WORK REQUEST:
In the entries below, find the line with "SENZA SFORARE" and the line with "sa e un’atmosfera"; give again those lines and every line between them, exactly.
··· GIVEN INFORMATION
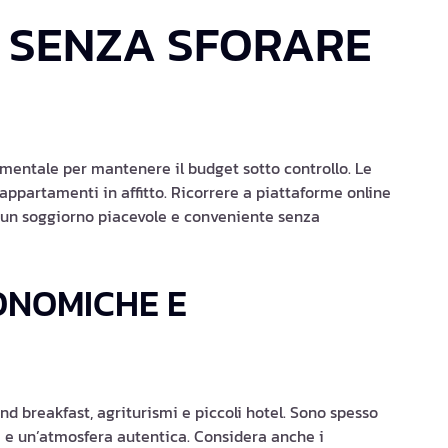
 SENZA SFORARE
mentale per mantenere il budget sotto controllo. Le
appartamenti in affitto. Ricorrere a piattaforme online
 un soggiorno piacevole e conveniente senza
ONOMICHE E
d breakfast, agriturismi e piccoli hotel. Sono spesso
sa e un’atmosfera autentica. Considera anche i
······
··· GIVEN INFORMATION
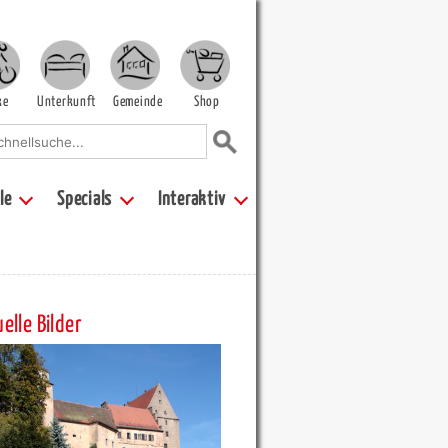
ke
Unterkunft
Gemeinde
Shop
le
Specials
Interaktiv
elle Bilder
······
EXERCISE SOLUTION:
 SENZA SFORARE
mentale per mantenere il budget sotto controllo. Le
appartamenti in affitto. Ricorrere a piattaforme online
 un soggiorno piacevole e conveniente senza
ONOMICHE E
d breakfast, agriturismi e piccoli hotel. Sono spesso
sa e un’atmosfera autentica. Considera anche i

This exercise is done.